One of the most common problems people face in the modern way of living is how to manage their weight. The demanding and fast rhythms of life make people forget about their weight, diet and health and as a result they either become overweight or are bound to unhealthy eating habits.
To manage your weight you need to have a basic understanding of how our body works (in terms of fat and nutrients) and you also need to have persistence and patience because managing your weight is a process that takes time and needs a lot of effort.
Some basic but yet very important weight management calculations
Based on what experts say our body «burns» without extra exercise or vigorous activity, generally 30 calories per kilogram of active weight. Thus you can find out how many calories a day are needed to maintain your existing weight. But if you want to lose 1 kilo per week you should reduce them by 500 calories a day. But attention! The active weight is what is left from the body weight, if we remove the kilos of fat we have. The active weight is is actively involved in the “burning process” of the body and not our total weight.

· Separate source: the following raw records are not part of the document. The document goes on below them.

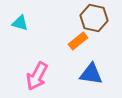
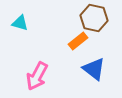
blue triangle: moved 3 px right, 5 px up; rotated 30 degrees clockwise
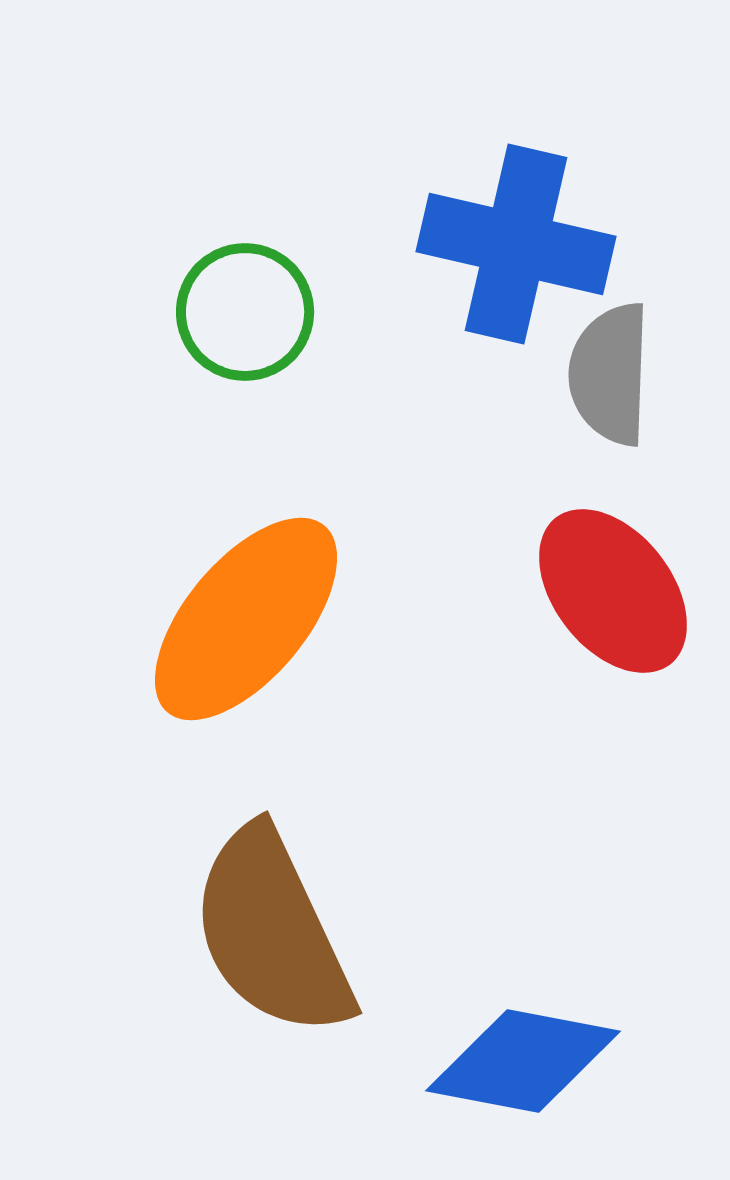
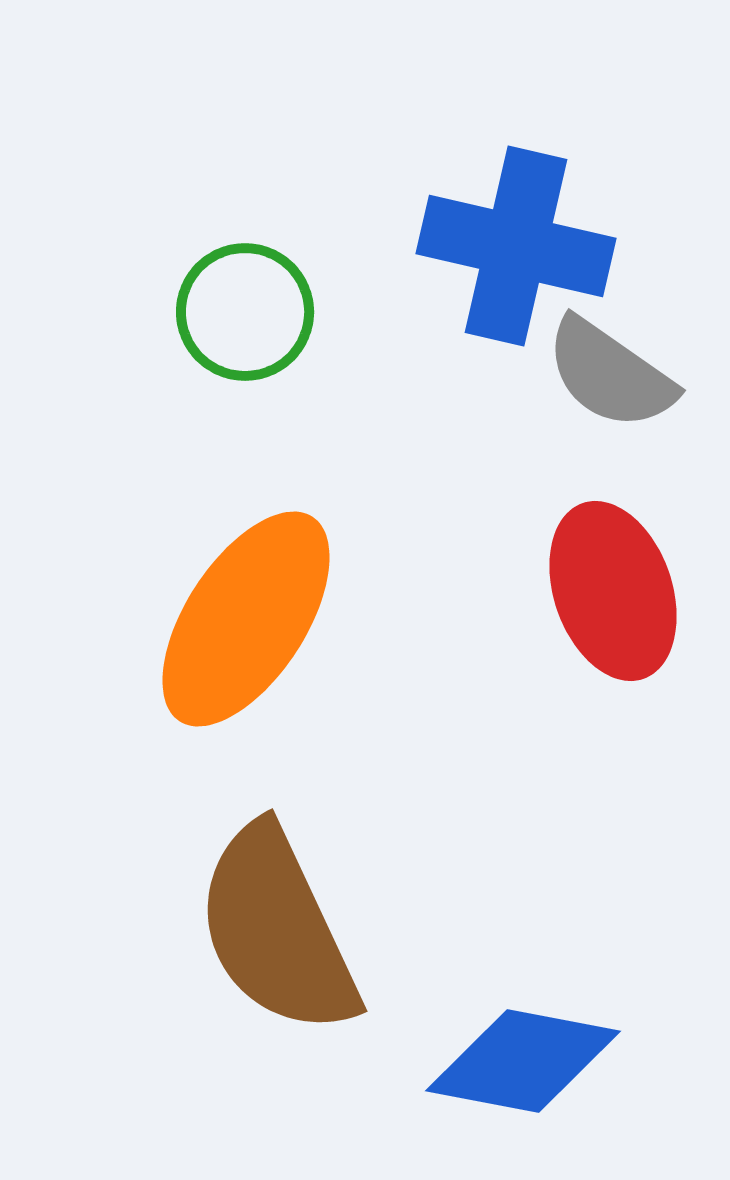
blue cross: moved 2 px down
gray semicircle: rotated 57 degrees counterclockwise
red ellipse: rotated 19 degrees clockwise
orange ellipse: rotated 7 degrees counterclockwise
brown semicircle: moved 5 px right, 2 px up
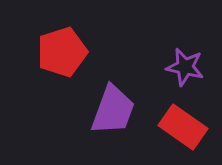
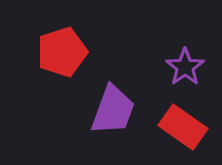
purple star: rotated 24 degrees clockwise
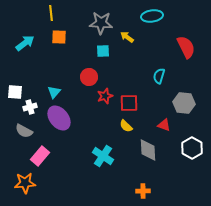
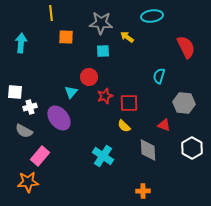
orange square: moved 7 px right
cyan arrow: moved 4 px left; rotated 48 degrees counterclockwise
cyan triangle: moved 17 px right
yellow semicircle: moved 2 px left
orange star: moved 3 px right, 1 px up
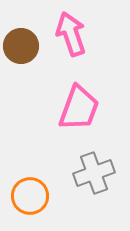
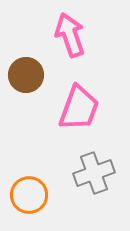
pink arrow: moved 1 px left, 1 px down
brown circle: moved 5 px right, 29 px down
orange circle: moved 1 px left, 1 px up
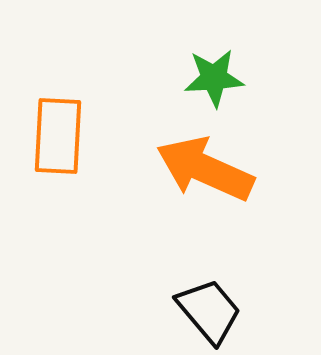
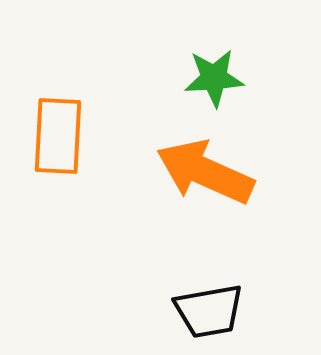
orange arrow: moved 3 px down
black trapezoid: rotated 120 degrees clockwise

To find the active weight we divide our total weight (e.g.80 kg) with our height multiplied by 2 (e.g. 1.62 cm), i.e.: 80 / (1.62 X1, 62) = 30.48. This number represents the percentage of fat in our body. In this example, the body fat is 80 X 30, 48% = 24 kg, so the active weight is 80-24 = 56 kg and the daily calories must be 56 X 30 = 1680. To lose 1 kilo per week we need 1680-500 = 1180 calories daily.
Its time to start manage your weight and health
It is annoying when you think how much sugar, white flour and fat you consume daily, which are «hidden» in ready meals and snacks. It is time to change the bad habits you have created over the last three decades and begin to manage your weight; you should eat to improve your health, and not destroy it!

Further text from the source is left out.